I never thought I’d type those words, as I never thought I’d have anything to thank my dad for, apart from providing the sperm to give me life. My dad passed away 2 years ago today only just over a week after I grieved for another human, both deaths rocked my world. I didn’t have a great relationship with my father, in fact it was awful. But when he died, so sad and alone my heart broke a little. I no longer carry the pain and guilt I carried for years whilst he was living, I imagine him smiling and looking down on me, proud of what I’m doing and what I’m becoming.

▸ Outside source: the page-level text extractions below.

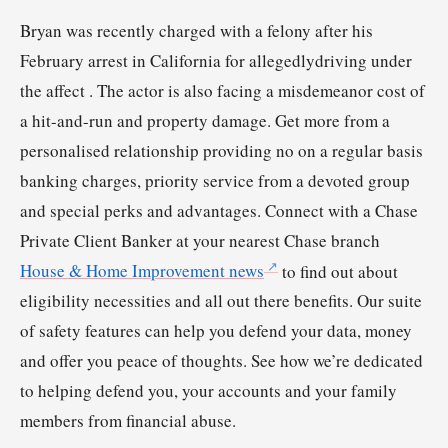
Bryan was recently charged with a felony after his
February arrest in California for allegedlydriving under
the affect . The actor is also facing a misdemeanor cost of
a hit-and-run and property damage. Get more from a
personalised relationship providing no on a regular basis
banking charges, priority service from a devoted group
and special perks and advantages. Connect with a Chase
Private Client Banker at your nearest Chase branch
House & Home Improvement news
to find out about
eligibility necessities and all out there benefits. Our suite
of safety features can help you defend your data, money
and offer you peace of thoughts. See how we’re dedicated
to helping defend you, your accounts and your family
members from financial abuse.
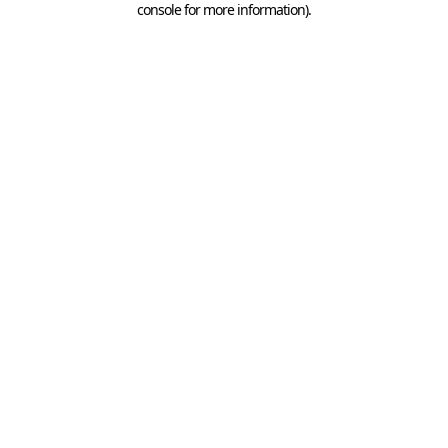
console for more information)
.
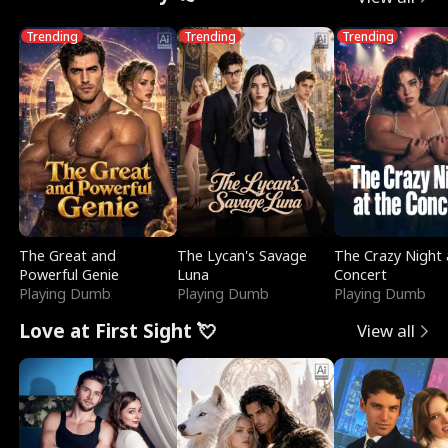
Trending
Trending
Trending
The Great and
The Lycan's Savage
The Crazy Night 
Powerful Genie
Luna
Concert
Playing Dumb
Playing Dumb
Playing Dumb
Love at First Sight 💘
View all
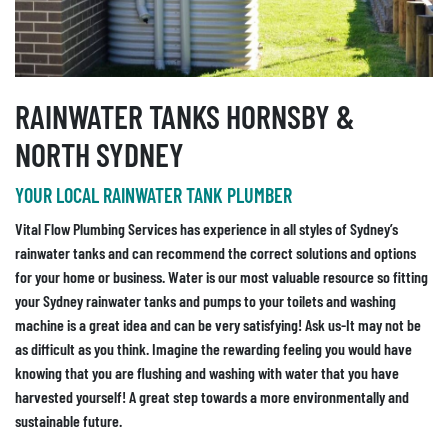
RAINWATER TANKS HORNSBY &
NORTH SYDNEY
YOUR LOCAL RAINWATER TANK PLUMBER
Vital Flow Plumbing Services has experience in all styles of Sydney’s
rainwater tanks and can recommend the correct solutions and options
for your home or business. Water is our most valuable resource so fitting
your Sydney rainwater tanks and pumps to your toilets and washing
machine is a great idea and can be very satisfying! Ask us-It may not be
as difficult as you think. Imagine the rewarding feeling you would have
knowing that you are flushing and washing with water that you have
harvested yourself! A great step towards a more environmentally and
sustainable future.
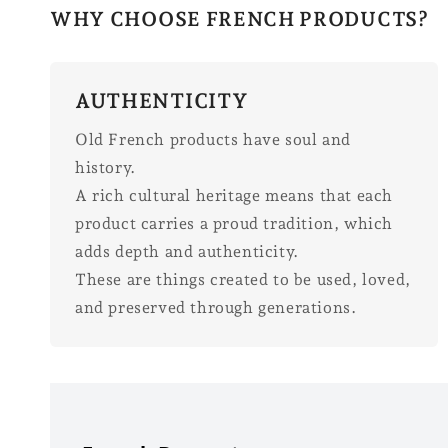
WHY CHOOSE FRENCH PRODUCTS?
AUTHENTICITY
Old French products have soul and
history.
A rich cultural heritage means that each
product carries a proud tradition, which
adds depth and authenticity.
These are things created to be used, loved,
and preserved through generations.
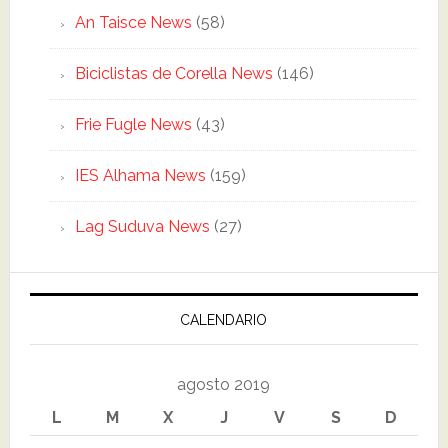
An Taisce News
(58)
Biciclistas de Corella News
(146)
Frie Fugle News
(43)
IES Alhama News
(159)
Lag Suduva News
(27)
CALENDARIO
agosto 2019
L
M
X
J
V
S
D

I could never be sure what he thought whilst he was alive, I don’t think he ever told me he loved me, he didn’t show affection, he lashed out in anger and life was lived through a drink fuelled haze. At times I worked hard to have a relationship with him, sometimes I just gave up and sometimes we just fought. It’s amazing how a veil lifts when a death occurs, I can now see my father in complete clarity. It’s not only his faults that I dwelled upon so much that are apparent but his many qualities too. I stood and spoke a eulogy at his funeral and the words were easy to write, they just flowed. I can only see now how similar I am to my dad. We shared the same passions I’m just so overwhelmingly sad we never really got to share them.
Through all the pain, my Dad’s death and the freedom it’s given me has enabled me to live the life I always wanted. I think perhaps the life he may have always wanted too if he’d had the confidence to pursue it. Each day of my adventure I imagine him there, never angry anymore but completely at peace, encouraging me every step of the way. Thank you Dad, RIP.